Neoplasms of the appendix are rare, but because of their unusual presentation and unpredictable biologic behavior, it is important to diagnose them correctly. Mucinous tumors account for 58 % of malignant tumors of appendix in SEER database and the remaining are carcinoids. The mucinous appendiceal tumors have a potential to spread to the peritoneum and viscera in the form of gelatinous material with or without neoplastic cells resulting in Pseudomyxoma peritonei. (PMP) PMP is a clinical entity that has a unique biological behavior and can arise from seemingly benign tumors to frankly malignant ones. Several classifications exist for PMP of which Ronnet's classification has been the most popular. In 2010, the WHO proposed a 2 tier classification that classified PMP as either low grade or high grade based on the presence of mucin, cytological and architectural features.
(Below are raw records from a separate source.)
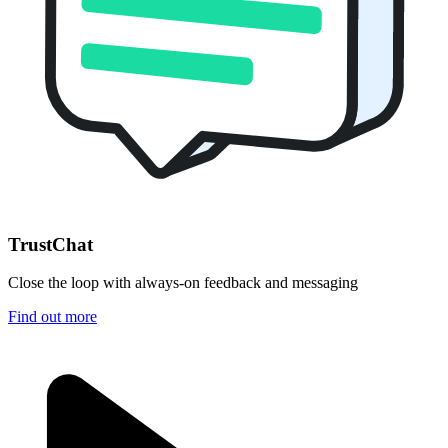
TrustChat
Close the loop with always-on feedback and messaging
Find out more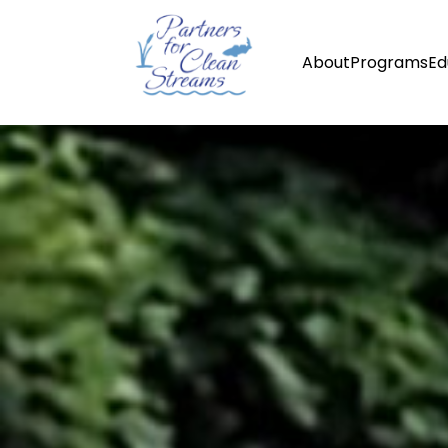
About
Programs
Ed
According to this classification when the underlying cause for PMP is an appendiceal tumor it is always a mucinous adenocarcinoma rather than a mucocoele or adenoma and these terms should no longer be used. This system of classification helps in predicting the behavior of the tumor and proper treatment strategies. The understanding of the pathogenesis of the disease has also improved with identification of newer biomarkers and molecular genetic alterations. IHC markers CK 20, CDX2 and MUC2 are found to be positive in these tumors in addition to KRAS mutation and loss of heterozygosity in some gene loci. Proper histopathologic classification and predicting the tumor behavior requires a close interaction between the pathologist and the surgeon. The use of the combined modality treatment of cytoreductive surgery (CRS) and hyperthermic intraperitoneal chemotherapy (HIPEC) has led to a 5-year survival ranging from 62.5 % to 100 % for low grade, and 0 %-65 % for high grade disease. This article focuses on the etiopathogenesis, clinical behavior, diagnosis and classification of mucinous tumors of the appendix and pseudomyxoma peritonei.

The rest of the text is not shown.